For several weeks, I drifted, ending up in Surrey, where I found a job as a dogsbody in a retirement village near Cranleigh. Not exactly Surbiton, but close enough and, to begin with, this was exactly what I wanted. It was my job to keep the grounds neat, maintain the perimeter fencing, mow the lawns and trim the hedges. I was the one who went out in the cold to dig spent mushroom compost into the shrub beds or spread a mulch of chipped bark on the borders.
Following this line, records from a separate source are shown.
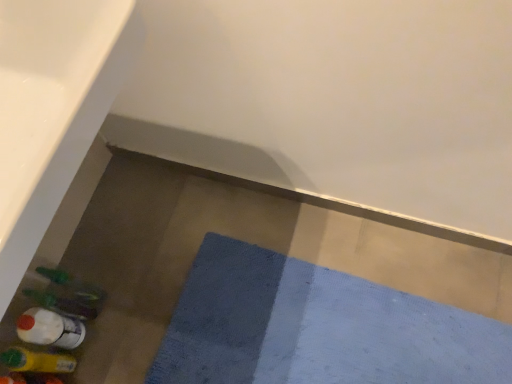 Question: Should I look upward or downward to see blue textured bath mat at lower center?

Choices:
 (A) up
 (B) down

Answer: (B)

Question: Are translucent plastic bottle at lower left, marked as the 1th bottle in a bottom-to-top arrangement, and white glossy bath at lower left far apart?

Choices:
 (A) no
 (B) yes

Answer: (A)

Question: Is translucent plastic bottle at lower left, marked as the 1th bottle in a bottom-to-top arrangement, positioned before white glossy bath at lower left?

Choices:
 (A) no
 (B) yes

Answer: (A)

Question: From a real-world perspective, is translucent plastic bottle at lower left, marked as the 1th bottle in a bottom-to-top arrangement, under white glossy bath at lower left?

Choices:
 (A) no
 (B) yes

Answer: (B)

Question: Can you confirm if translucent plastic bottle at lower left, which ranks as the 3th bottle in top-to-bottom order, is bigger than white glossy bath at lower left?

Choices:
 (A) yes
 (B) no

Answer: (B)

Question: Can you confirm if translucent plastic bottle at lower left, which ranks as the 3th bottle in top-to-bottom order, is smaller than white glossy bath at lower left?

Choices:
 (A) yes
 (B) no

Answer: (A)

Question: From the image's perspective, is translucent plastic bottle at lower left, which ranks as the 3th bottle in top-to-bottom order, on top of white glossy bath at lower left?

Choices:
 (A) no
 (B) yes

Answer: (A)

Question: Is translucent plastic bottle at lower left, which ranks as the 3th bottle in top-to-bottom order, to the right of translucent plastic bottle at lower left, the 3th bottle positioned from the bottom, from the viewer's perspective?

Choices:
 (A) yes
 (B) no

Answer: (B)

Question: From the image's perspective, is translucent plastic bottle at lower left, marked as the 1th bottle in a bottom-to-top arrangement, located beneath translucent plastic bottle at lower left, arranged as the first bottle when viewed from the top?

Choices:
 (A) no
 (B) yes

Answer: (B)

Question: From the image's perspective, is translucent plastic bottle at lower left, which ranks as the 3th bottle in top-to-bottom order, located above translucent plastic bottle at lower left, the 3th bottle positioned from the bottom?

Choices:
 (A) no
 (B) yes

Answer: (A)

Question: From a real-world perspective, is translucent plastic bottle at lower left, which ranks as the 3th bottle in top-to-bottom order, positioned over translucent plastic bottle at lower left, arranged as the first bottle when viewed from the top, based on gravity?

Choices:
 (A) no
 (B) yes

Answer: (B)

Question: Is translucent plastic bottle at lower left, which ranks as the 3th bottle in top-to-bottom order, at the left side of translucent plastic bottle at lower left, the 3th bottle positioned from the bottom?

Choices:
 (A) no
 (B) yes

Answer: (B)

Question: Would you say translucent plastic bottle at lower left, marked as the 1th bottle in a bottom-to-top arrangement, is outside translucent plastic bottle at lower left, the 3th bottle positioned from the bottom?

Choices:
 (A) yes
 (B) no

Answer: (A)

Question: Is translucent plastic bottle at lower left, the 3th bottle positioned from the bottom, not inside blue textured bath mat at lower center?

Choices:
 (A) yes
 (B) no

Answer: (A) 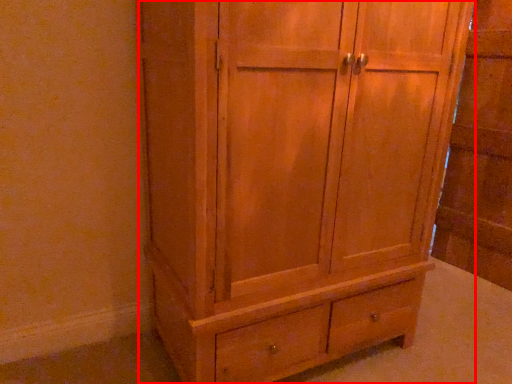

It was all outdoor work, and it had mostly to do with the gardens. Once a week
I had to drive a mini-tractor and trailer around the village, collecting the garbage. This was a dull job and, because it brought me into more regular contact with the appalling Supervisor of Outdoor Maintenance, an ex-services type called Graham, one I would have preferred to do without. The only time it engaged me was on those few occasions when one of the residents had died. Not surprisingly, this happened fairly often, and it was the job of the Supervisor of Indoor Services – a hatchet-faced little woman named Alice – to ensure that the decedent’s personal effects were disposed of. Sometimes family would come and retrieve anything of monetary or sentimental value; what was left after they had gone was dumped in the miniature garage or shed that abutted each dwelling, for me to bag up and take away.